Data section:
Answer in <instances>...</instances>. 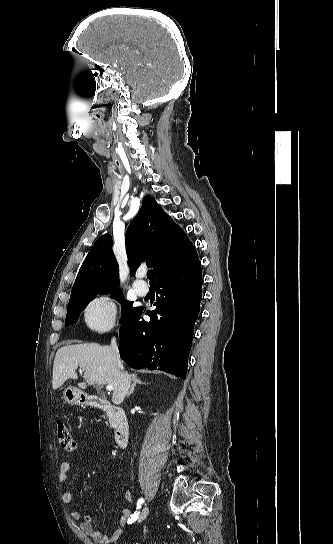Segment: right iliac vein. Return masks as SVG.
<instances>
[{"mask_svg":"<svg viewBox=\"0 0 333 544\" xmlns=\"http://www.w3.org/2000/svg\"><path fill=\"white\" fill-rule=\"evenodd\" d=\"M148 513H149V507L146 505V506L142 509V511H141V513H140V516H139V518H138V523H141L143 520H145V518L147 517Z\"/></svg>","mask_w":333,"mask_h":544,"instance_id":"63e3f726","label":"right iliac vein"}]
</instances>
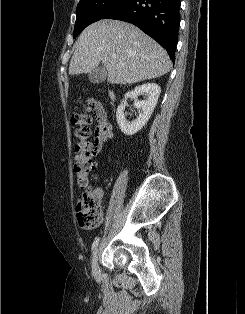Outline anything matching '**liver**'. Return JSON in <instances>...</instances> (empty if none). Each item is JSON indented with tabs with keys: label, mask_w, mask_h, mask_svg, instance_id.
==
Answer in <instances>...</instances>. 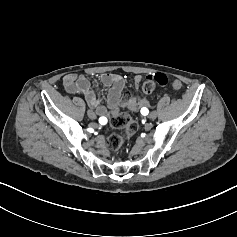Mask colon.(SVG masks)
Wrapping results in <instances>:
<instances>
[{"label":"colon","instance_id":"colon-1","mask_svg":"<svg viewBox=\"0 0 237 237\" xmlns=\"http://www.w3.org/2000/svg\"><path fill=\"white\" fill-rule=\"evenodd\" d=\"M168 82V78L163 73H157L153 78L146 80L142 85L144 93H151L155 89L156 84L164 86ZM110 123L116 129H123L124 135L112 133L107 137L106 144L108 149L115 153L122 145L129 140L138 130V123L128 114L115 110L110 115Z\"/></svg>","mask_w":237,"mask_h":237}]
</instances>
---
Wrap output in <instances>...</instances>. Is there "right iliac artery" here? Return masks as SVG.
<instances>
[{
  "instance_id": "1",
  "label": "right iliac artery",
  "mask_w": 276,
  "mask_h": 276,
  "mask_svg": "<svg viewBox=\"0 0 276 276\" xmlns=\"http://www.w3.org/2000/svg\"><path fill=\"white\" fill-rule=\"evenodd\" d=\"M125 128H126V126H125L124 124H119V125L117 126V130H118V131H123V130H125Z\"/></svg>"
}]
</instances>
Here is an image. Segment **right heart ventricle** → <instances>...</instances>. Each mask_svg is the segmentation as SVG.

What is needed:
Once the line with "Wrap output in" is found in the records above, print exactly that line and every line after it through the line with "Here is an image.".

Response to this task:
Wrap output in <instances>...</instances>. Is there "right iliac artery" here? Return masks as SVG.
<instances>
[{
  "instance_id": "1",
  "label": "right iliac artery",
  "mask_w": 276,
  "mask_h": 276,
  "mask_svg": "<svg viewBox=\"0 0 276 276\" xmlns=\"http://www.w3.org/2000/svg\"><path fill=\"white\" fill-rule=\"evenodd\" d=\"M125 128H126V126H125L124 124H119V125L117 126V130H118V131H123V130H125Z\"/></svg>"
}]
</instances>
Here is an image. Segment **right heart ventricle** → <instances>...</instances>. Each mask_svg is the segmentation as SVG.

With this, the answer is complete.